Extracted records:
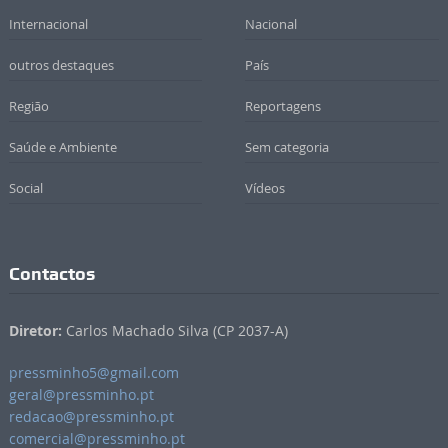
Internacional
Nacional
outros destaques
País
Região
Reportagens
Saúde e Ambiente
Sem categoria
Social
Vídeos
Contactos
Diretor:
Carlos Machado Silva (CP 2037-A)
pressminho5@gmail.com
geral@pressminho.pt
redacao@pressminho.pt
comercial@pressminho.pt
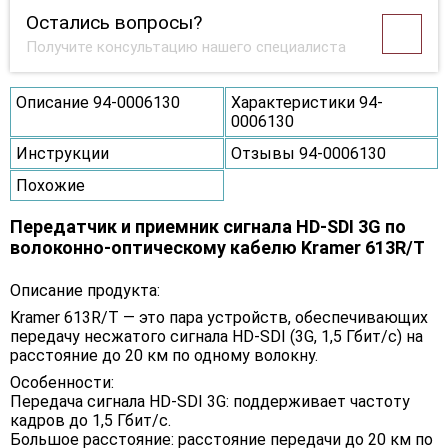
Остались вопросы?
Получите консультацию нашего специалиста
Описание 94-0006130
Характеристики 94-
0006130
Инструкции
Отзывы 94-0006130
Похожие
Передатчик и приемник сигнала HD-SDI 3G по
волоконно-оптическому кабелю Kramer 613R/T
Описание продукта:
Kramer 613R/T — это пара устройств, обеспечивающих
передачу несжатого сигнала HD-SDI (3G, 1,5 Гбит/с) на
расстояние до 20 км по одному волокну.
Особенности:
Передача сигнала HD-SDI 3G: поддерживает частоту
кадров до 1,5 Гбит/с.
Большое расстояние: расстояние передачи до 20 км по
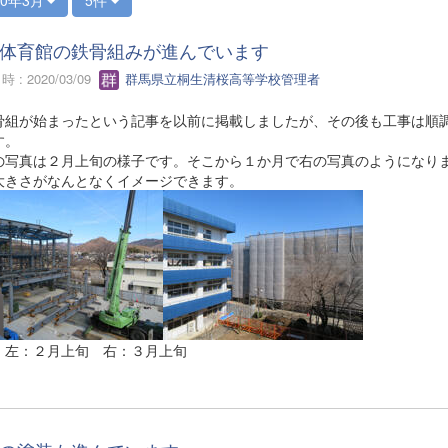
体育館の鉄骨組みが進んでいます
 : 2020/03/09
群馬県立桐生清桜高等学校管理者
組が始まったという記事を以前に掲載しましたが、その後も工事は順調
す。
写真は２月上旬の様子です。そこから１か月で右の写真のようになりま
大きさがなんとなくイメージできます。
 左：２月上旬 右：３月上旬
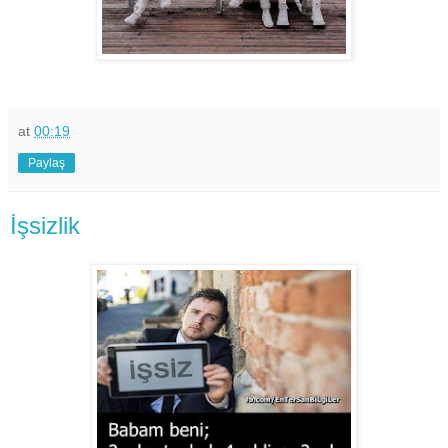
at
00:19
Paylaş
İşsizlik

Work task:
Wherever a line in the data above holds "Kramer", copy that line.

Reply to the task:
волоконно-оптическому кабелю Kramer 613R/T
Kramer 613R/T — это пара устройств, обеспечивающих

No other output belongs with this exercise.